Required work:
Print each record exactly, with no word added or removed.

Task input:
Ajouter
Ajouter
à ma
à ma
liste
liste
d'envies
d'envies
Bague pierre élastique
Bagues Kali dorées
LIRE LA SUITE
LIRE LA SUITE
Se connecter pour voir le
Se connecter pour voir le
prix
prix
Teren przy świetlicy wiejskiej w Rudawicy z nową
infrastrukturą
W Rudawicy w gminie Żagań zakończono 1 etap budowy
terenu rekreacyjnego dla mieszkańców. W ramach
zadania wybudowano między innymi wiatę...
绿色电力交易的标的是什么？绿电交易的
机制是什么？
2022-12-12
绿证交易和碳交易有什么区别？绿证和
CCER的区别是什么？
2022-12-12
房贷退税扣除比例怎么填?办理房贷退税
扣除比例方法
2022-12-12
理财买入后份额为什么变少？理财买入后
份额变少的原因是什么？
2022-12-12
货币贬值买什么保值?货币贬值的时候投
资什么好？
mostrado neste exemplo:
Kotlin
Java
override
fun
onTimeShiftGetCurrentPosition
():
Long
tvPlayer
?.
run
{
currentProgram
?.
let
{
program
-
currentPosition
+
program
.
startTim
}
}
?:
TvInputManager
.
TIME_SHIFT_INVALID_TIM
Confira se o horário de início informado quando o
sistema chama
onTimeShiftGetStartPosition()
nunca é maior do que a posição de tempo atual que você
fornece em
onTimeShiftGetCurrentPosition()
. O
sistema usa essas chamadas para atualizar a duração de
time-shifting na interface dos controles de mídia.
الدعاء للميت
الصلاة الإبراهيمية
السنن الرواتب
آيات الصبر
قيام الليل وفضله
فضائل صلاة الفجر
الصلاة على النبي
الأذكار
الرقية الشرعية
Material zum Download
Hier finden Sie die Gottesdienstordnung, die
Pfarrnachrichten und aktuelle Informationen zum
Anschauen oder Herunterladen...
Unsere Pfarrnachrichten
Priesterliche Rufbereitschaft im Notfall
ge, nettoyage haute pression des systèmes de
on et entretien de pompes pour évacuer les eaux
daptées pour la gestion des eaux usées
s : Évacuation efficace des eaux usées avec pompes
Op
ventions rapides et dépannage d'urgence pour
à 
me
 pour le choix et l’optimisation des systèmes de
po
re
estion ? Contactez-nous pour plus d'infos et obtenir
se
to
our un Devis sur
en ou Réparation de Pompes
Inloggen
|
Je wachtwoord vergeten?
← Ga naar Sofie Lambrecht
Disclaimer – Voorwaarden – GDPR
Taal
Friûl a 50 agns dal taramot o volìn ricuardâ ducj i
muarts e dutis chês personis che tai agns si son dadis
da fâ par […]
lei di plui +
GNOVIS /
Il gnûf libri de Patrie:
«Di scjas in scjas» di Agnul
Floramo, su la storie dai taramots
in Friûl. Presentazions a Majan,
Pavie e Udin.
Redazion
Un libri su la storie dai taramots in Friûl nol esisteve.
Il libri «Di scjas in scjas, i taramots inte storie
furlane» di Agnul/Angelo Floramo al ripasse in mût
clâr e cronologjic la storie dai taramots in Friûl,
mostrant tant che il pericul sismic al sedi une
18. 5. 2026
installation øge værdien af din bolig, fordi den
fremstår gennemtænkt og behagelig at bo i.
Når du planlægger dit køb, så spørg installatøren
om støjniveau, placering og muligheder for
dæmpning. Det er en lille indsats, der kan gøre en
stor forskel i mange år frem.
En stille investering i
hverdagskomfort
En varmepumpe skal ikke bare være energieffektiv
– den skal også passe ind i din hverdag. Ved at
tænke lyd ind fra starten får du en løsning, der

Written answer:
Ajouter
Ajouter
à ma
à ma
liste
liste
d'envies
d'envies
Bague pierre élastique
Bagues Kali dorées
LIRE LA SUITE
LIRE LA SUITE
Se connecter pour voir le
Se connecter pour voir le
prix
prix
Teren przy świetlicy wiejskiej w Rudawicy z nową
infrastrukturą
W Rudawicy w gminie Żagań zakończono 1 etap budowy
terenu rekreacyjnego dla mieszkańców. W ramach
zadania wybudowano między innymi wiatę...
绿色电力交易的标的是什么？绿电交易的
机制是什么？
2022-12-12
绿证交易和碳交易有什么区别？绿证和
CCER的区别是什么？
2022-12-12
房贷退税扣除比例怎么填?办理房贷退税
扣除比例方法
2022-12-12
理财买入后份额为什么变少？理财买入后
份额变少的原因是什么？
2022-12-12
货币贬值买什么保值?货币贬值的时候投
资什么好？
mostrado neste exemplo:
Kotlin
Java
override
fun
onTimeShiftGetCurrentPosition
():
Long
tvPlayer
?.
run
{
currentProgram
?.
let
{
program
-
currentPosition
+
program
.
startTim
}
}
?:
TvInputManager
.
TIME_SHIFT_INVALID_TIM
Confira se o horário de início informado quando o
sistema chama
onTimeShiftGetStartPosition()
nunca é maior do que a posição de tempo atual que você
fornece em
onTimeShiftGetCurrentPosition()
. O
sistema usa essas chamadas para atualizar a duração de
time-shifting na interface dos controles de mídia.
الدعاء للميت
الصلاة الإبراهيمية
السنن الرواتب
آيات الصبر
قيام الليل وفضله
فضائل صلاة الفجر
الصلاة على النبي
الأذكار
الرقية الشرعية
Material zum Download
Hier finden Sie die Gottesdienstordnung, die
Pfarrnachrichten und aktuelle Informationen zum
Anschauen oder Herunterladen...
Unsere Pfarrnachrichten
Priesterliche Rufbereitschaft im Notfall
ge, nettoyage haute pression des systèmes de
on et entretien de pompes pour évacuer les eaux
daptées pour la gestion des eaux usées
s : Évacuation efficace des eaux usées avec pompes
Op
ventions rapides et dépannage d'urgence pour
à 
me
 pour le choix et l’optimisation des systèmes de
po
re
estion ? Contactez-nous pour plus d'infos et obtenir
se
to
our un Devis sur
en ou Réparation de Pompes
Inloggen
|
Je wachtwoord vergeten?
← Ga naar Sofie Lambrecht
Disclaimer – Voorwaarden – GDPR
Taal
Friûl a 50 agns dal taramot o volìn ricuardâ ducj i
muarts e dutis chês personis che tai agns si son dadis
da fâ par […]
lei di plui +
GNOVIS /
Il gnûf libri de Patrie:
«Di scjas in scjas» di Agnul
Floramo, su la storie dai taramots
in Friûl. Presentazions a Majan,
Pavie e Udin.
Redazion
Un libri su la storie dai taramots in Friûl nol esisteve.
Il libri «Di scjas in scjas, i taramots inte storie
furlane» di Agnul/Angelo Floramo al ripasse in mût
clâr e cronologjic la storie dai taramots in Friûl,
mostrant tant che il pericul sismic al sedi une
18. 5. 2026
installation øge værdien af din bolig, fordi den
fremstår gennemtænkt og behagelig at bo i.
Når du planlægger dit køb, så spørg installatøren
om støjniveau, placering og muligheder for
dæmpning. Det er en lille indsats, der kan gøre en
stor forskel i mange år frem.
En stille investering i
hverdagskomfort
En varmepumpe skal ikke bare være energieffektiv
– den skal også passe ind i din hverdag. Ved at
tænke lyd ind fra starten får du en løsning, der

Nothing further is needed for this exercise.